Into the West

In a few days I will celebrate one year at my work site. That's the first of hopefully two years of service with my community for improved agricultural production, community-wide nutrition, income generation and management, and gender equality. Also in a few days, the next generation of Volunteers will take their oaths of office and anxiously head to their work sites. I'm proud of my year's work at site and in helping train these new Volunteers, but I will unfortunately be absent from celebrating either of these accomplishments. That's because tonight, I'm traveling home.

Etoile Rouge, a central point in Cotonou

I will be in Minnesota (with a brief stay in Wisconsin) for three weeks to celebrate the holidays with family and friends. I will miss the charms of living and working with my community, from daily gardening and leading trainings to afternoons stripping corn and visiting with neighbors. An infinitely long series of joys, jokes, and connections have been life-sustaining this past year, but I have found myself irritable in the face of mundane inconveniences like flies, heat, and innocent cultural differences. Perhaps this must be taken in context of my knowing that this trip home has been planned for months, but a break of routine will be welcomed with relief and will likely restore patience and perspective in the year ahead.

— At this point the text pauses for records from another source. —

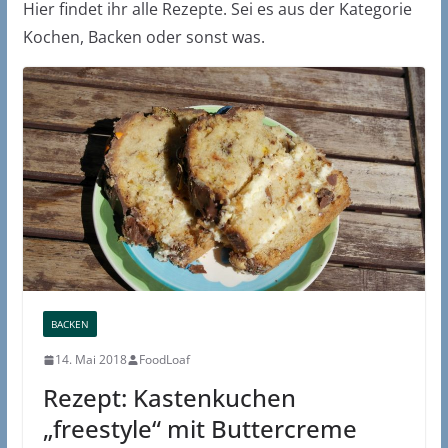
Hier findet ihr alle Rezepte. Sei es aus der Kategorie
Kochen, Backen oder sonst was.
BACKEN
14. Mai 2018
FoodLoaf
Rezept: Kastenkuchen
„freestyle“ mit Buttercreme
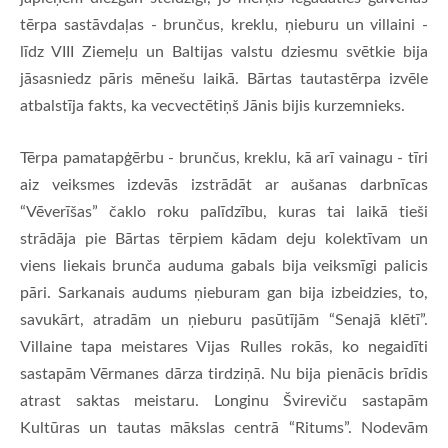
tērpa sastāvdaļas - brunčus, kreklu, ņieburu un villaini -
līdz VIII Ziemeļu un Baltijas valstu dziesmu svētkie bija
jāsasniedz pāris mēnešu laikā. Bārtas tautastērpa izvēle
atbalstīja fakts, ka vecvectētiņš Jānis bijis kurzemnieks.
Tērpa pamatapģērbu - brunčus, kreklu, kā arī vainagu - tīri
aiz veiksmes izdevās izstrādāt ar aušanas darbnīcas
“Vēverīšas” čaklo roku palīdzību, kuras tai laikā tieši
strādāja pie Bārtas tērpiem kādam deju kolektīvam un
viens liekais brunča auduma gabals bija veiksmīgi palicis
pāri. Sarkanais audums ņieburam gan bija izbeidzies, to,
savukārt, atradām un ņieburu pasūtījām “Senajā klētī”.
Villaine tapa meistares Vijas Rulles rokās, ko negaidīti
sastapām Vērmanes dārza tirdziņā. Nu bija pienācis brīdis
atrast saktas meistaru. Longinu Švireviču sastapām
Kultūras un tautas mākslas centrā “Ritums”. Nodevām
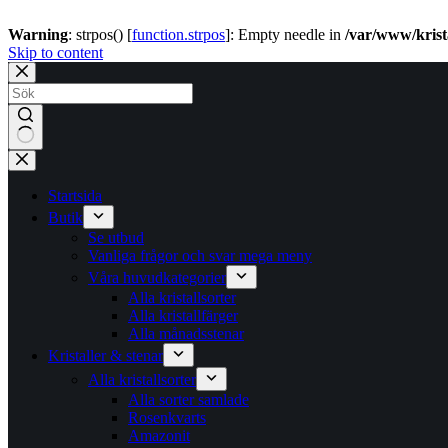
Warning
: strpos() [
function.strpos
]: Empty needle in
/var/www/krist
Skip to content
No
results
Startsida
Butik
Se utbud
Vanliga frågor och svar mega meny
Våra huvudkategorier
Alla kristallsorter
Alla kristallfärger
Alla månadsstenar
Kristaller & stenar
Alla kristallsorter
Alla sorter samlade
Rosenkvarts
Amazonit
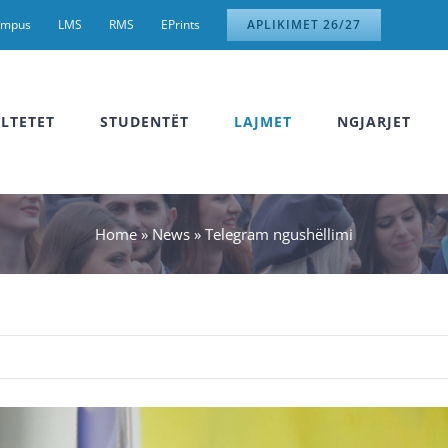
ampus
LMS
RMS
EPrints
APLIKIMET 26/27
LTETET
STUDENTËT
LAJMET
NGJARJET
Home
»
News
»
Telegram ngushëllimi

What is more, I need my family. Fifteen months has been long enough. We lost  our beloved Grandma Merlaine in October and a Christmas together is what we all need. It's what I need to grieve and reconnect with those whose hands I can always hold and whose love is always shared. While I have often dreamed of western conveniences when at site, these appear as mere perks to the idea of spending hours on end, to whatever end, with my family.

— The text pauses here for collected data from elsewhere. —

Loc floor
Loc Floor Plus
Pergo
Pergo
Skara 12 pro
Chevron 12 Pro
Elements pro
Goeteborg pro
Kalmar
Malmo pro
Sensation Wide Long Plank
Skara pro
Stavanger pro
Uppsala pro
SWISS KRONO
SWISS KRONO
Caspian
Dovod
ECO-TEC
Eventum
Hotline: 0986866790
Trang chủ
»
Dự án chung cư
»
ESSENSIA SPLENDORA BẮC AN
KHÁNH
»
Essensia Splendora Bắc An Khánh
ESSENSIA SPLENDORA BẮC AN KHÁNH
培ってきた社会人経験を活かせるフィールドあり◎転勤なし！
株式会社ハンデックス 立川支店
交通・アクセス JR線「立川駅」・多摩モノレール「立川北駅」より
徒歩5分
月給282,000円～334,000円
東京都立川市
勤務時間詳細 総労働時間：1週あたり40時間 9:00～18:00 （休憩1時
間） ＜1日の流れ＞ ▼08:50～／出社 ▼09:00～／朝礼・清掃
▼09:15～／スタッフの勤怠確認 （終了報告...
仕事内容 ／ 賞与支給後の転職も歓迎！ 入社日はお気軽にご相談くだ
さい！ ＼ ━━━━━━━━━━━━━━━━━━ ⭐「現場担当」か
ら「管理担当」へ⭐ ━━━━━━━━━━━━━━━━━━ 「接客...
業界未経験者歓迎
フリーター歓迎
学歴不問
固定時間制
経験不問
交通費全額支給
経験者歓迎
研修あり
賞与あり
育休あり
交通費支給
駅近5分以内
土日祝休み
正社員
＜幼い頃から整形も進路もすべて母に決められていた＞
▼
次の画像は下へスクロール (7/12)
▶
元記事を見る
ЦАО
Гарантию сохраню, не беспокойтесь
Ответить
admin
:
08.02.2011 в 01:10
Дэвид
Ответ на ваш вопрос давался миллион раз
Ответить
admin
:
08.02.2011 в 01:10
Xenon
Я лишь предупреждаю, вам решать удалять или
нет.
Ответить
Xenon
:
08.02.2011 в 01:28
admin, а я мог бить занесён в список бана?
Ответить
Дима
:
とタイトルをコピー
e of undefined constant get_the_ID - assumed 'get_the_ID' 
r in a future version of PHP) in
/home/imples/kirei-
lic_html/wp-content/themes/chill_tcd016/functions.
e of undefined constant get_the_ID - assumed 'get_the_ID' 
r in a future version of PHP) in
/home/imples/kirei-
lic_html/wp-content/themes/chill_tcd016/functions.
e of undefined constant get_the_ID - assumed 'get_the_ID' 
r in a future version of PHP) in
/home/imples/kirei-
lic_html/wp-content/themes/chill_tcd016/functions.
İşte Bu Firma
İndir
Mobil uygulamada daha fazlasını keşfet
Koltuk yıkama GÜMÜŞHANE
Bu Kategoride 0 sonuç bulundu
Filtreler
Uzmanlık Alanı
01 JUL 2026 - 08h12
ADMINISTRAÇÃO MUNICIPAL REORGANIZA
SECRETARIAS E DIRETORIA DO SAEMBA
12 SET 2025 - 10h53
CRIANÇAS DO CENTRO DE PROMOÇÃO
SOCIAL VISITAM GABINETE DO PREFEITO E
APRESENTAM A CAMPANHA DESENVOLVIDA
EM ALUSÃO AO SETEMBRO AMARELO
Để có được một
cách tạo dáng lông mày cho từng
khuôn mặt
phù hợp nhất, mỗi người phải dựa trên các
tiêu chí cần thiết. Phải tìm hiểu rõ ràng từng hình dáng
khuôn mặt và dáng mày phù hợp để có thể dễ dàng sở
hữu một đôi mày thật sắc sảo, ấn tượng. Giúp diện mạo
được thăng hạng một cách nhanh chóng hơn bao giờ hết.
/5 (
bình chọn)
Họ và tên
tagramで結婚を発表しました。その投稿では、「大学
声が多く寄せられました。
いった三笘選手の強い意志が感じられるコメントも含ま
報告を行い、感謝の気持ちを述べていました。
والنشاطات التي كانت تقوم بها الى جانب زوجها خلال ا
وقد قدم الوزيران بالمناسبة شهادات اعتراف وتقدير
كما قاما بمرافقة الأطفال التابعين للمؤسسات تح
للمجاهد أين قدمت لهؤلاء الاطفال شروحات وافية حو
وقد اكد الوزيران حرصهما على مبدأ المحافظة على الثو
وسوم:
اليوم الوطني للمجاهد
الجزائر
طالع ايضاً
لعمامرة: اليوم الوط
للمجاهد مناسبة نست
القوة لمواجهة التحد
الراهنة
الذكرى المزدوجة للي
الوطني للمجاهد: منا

I would be remiss, however, if I didn't mention a few reservations. As I take my trip into the West, the image it has found in my mind's eye is troubling. Built by my reflections, media headlines, and the opinions of outsiders looking in, this image of America looks like a cacophony of unhinged materialism and compassion-killing division. A place where hearings for one Brett Kavanaugh evoked gut-wrenching fury, where products of all shapes and sizes wrapped in paper will release endorphins upon opening just to be discarded when feelings fade, and where no corner of our society is safe from the threat of gun violence. This place looks hardly worth visiting were it not for the people who make it home.

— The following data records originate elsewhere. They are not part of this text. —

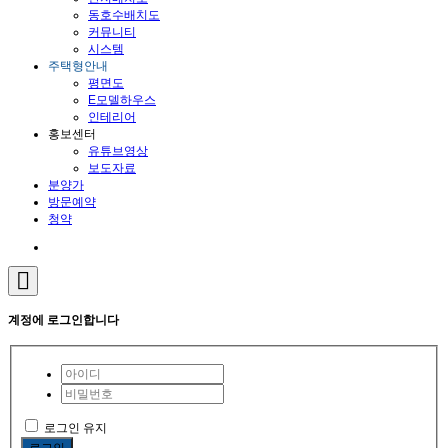
동호수배치도
커뮤니티
시스템
주택형안내
평면도
E모델하우스
인테리어
홍보센터
유튜브영상
보도자료
분양가
방문예약
청약
계정에 로그인합니다
로그인 유지
로그인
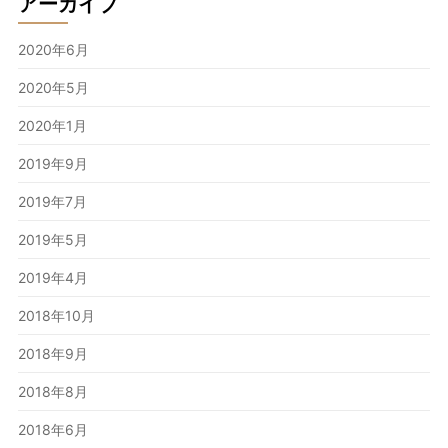
アーカイブ
2020年6月
2020年5月
2020年1月
2019年9月
2019年7月
2019年5月
2019年4月
2018年10月
2018年9月
2018年8月
2018年6月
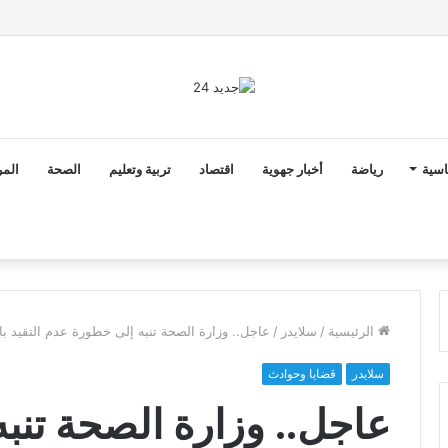
2 أن ثوابت العدالة الاجتماعية والمجالية خيار استراتيجي للبلاد
اسية
رياضة
أخبار جهوية
اقتصاد
تربية وتعليم
الصحة
المر
الرئيسية
/
سلايدر
/
عاجل.. وزارة الصحة تنبه إلى خطورة عدم التقيد بالت
سلايدر
قضايا وحوادث
عاجل.. وزارة الصحة تنب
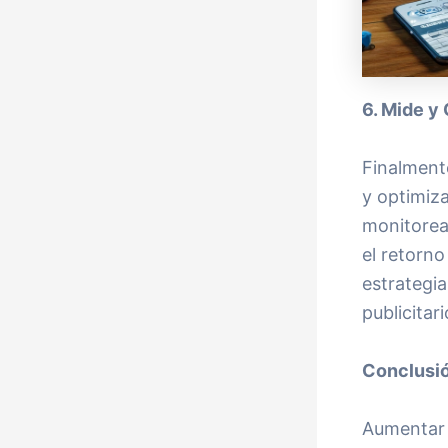
6. Mide y
Finalmente
y optimiza
monitorear
el retorno
estrategi
publicitari
Conclusi
Aumentar t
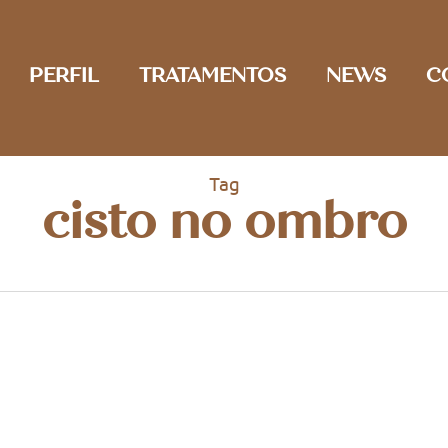
PERFIL
TRATAMENTOS
NEWS
C
Tag
cisto no ombro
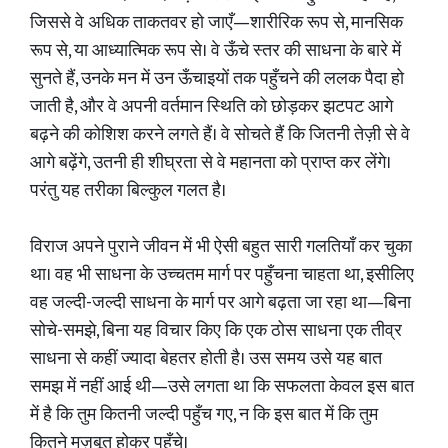
जिससे वे अधिक ताकतवर हो जाएँ—शारीरिक रूप से, मानसिक
रूप से, या आध्यात्मिक रूप से। वे ऊँचे स्तर की साधना के बारे में
सुनते हैं, उनके मन में उन ऊँचाइयों तक पहुँचने की ललक पैदा हो
जाती है, और वे अपनी वर्तमान स्थिति को छोड़कर झटपट आगे
बढ़ने की कोशिश करने लगते हैं। वे सोचते हैं कि जितनी तेज़ी से वे
आगे बढ़ेंगे, उतनी ही शीघ्रता से वे महानता को प्राप्त कर लेंगे।
परंतु यह तरीका बिल्कुल गलत है।
विराज अपने पुराने जीवन में भी ऐसी बहुत सारी गलतियाँ कर चुका
था। वह भी साधना के उच्चतम मार्ग पर पहुँचना चाहता था, इसीलिए
वह जल्दी-जल्दी साधना के मार्ग पर आगे बढ़ता जा रहा था—बिना
सोचे-समझे, बिना यह विचार किए कि एक ठोस साधना एक तीव्र
साधना से कहीं ज्यादा बेहतर होती है। उस समय उसे यह बात
समझ में नहीं आई थी—उसे लगता था कि सफलता केवल इस बात
में है कि तुम कितनी जल्दी पहुँच गए, न कि इस बात में कि तुम
कितने मज़बूत होकर पहुँचे।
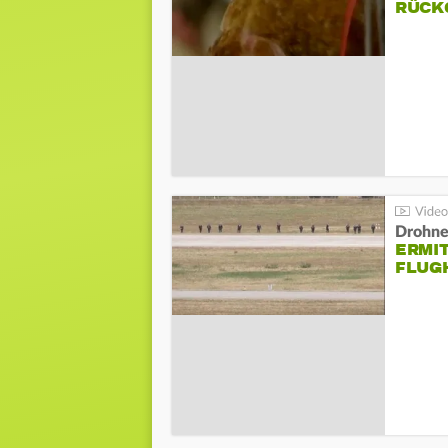
ÜCKG
Drohnen
ERMI
FLUG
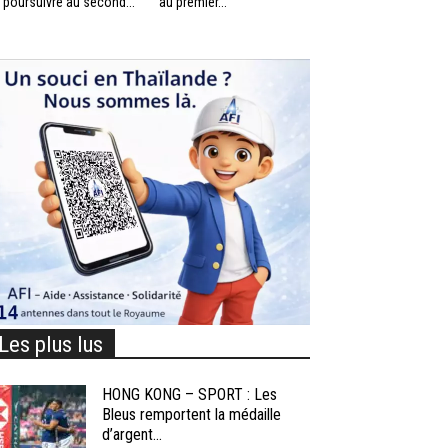
 poursuivre au second...
au premier...
Les plus lus
HONG KONG – SPORT : Les
Bleus remportent la médaille
d’argent...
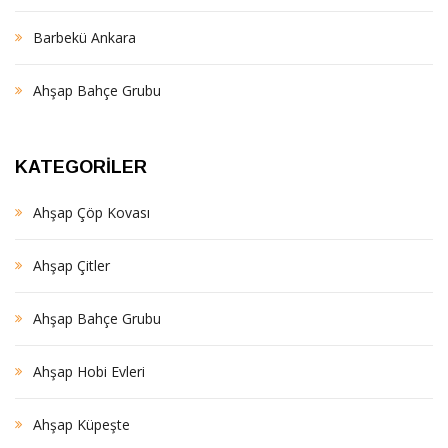
Barbekü Ankara
Ahşap Bahçe Grubu
KATEGORILER
Ahşap Çöp Kovası
Ahşap Çitler
Ahşap Bahçe Grubu
Ahşap Hobi Evleri
Ahşap Küpeşte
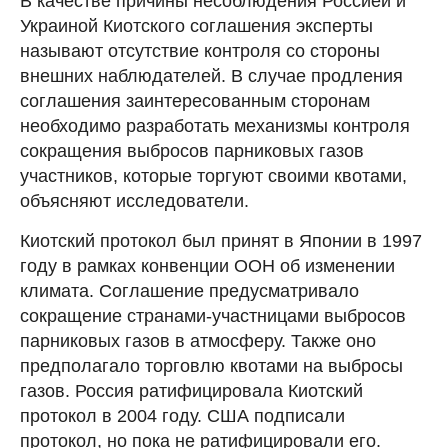
В качестве причины несоблюдения Россией и
Украиной Киотского соглашения эксперты
называют отсутствие контроля со стороны
внешних наблюдателей. В случае продления
соглашения заинтересованным сторонам
необходимо разработать механизмы контроля
сокращения выбросов парниковых газов
участников, которые торгуют своими квотами,
объясняют исследователи.
Киотский протокол был принят в Японии в 1997
году в рамках конвенции ООН об изменении
климата. Соглашение предусматривало
сокращение странами-участницами выбросов
парниковых газов в атмосферу. Также оно
предполагало торговлю квотами на выбросы
газов. Россия ратифицировала Киотский
протокол в 2004 году. США подписали
протокол, но пока не ратифицировали его.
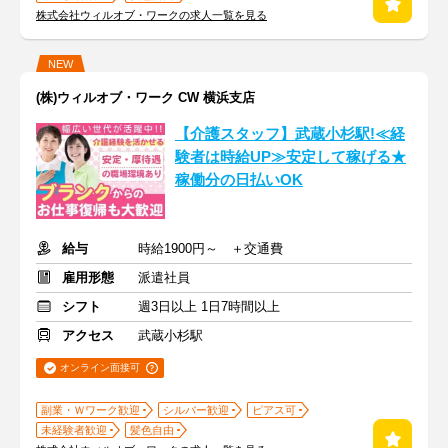
株式会社ウィルオブ・ワークの求人一覧を見る
NEW
(株)ウィルオブ・ワーク CW 横浜支店
【介護スタッフ】武蔵小杉駅!≪経
験者は時給UP≫安定して稼げる★
稼働分の日払いOK
給与
時給1900円～ ＋交通費
雇用形態
派遣社員
シフト
週3日以上 1日7時間以上
アクセス
武蔵小杉駅
オンライン面接可
副業・Ｗワーク歓迎
シルバー歓迎
ピアス可
未経験者歓迎
髪色自由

I will certainly return home while on vacation, but I'm beginning to recognize the slow pace and human connections of village life more than the America I read and think about. I suspect this murky image will likely slide away as I replace them with concrete and familiar sights and sounds in snowy Minnesota, but I find this anxiety all the more worth sharing for my sake and perhaps for yours. My plane departs soon and I with it, but part of my mind will stay in Benin, a new home of mine. Culture shock will challenge me, as will trying to explain my experience. My mind will find peace, however, in putting a hold on work while holding onto my hopes for year two in Benin. With the anchor of family and a supportive community at site, I'm ready to travel into the West -there and back again- and am happy to do so.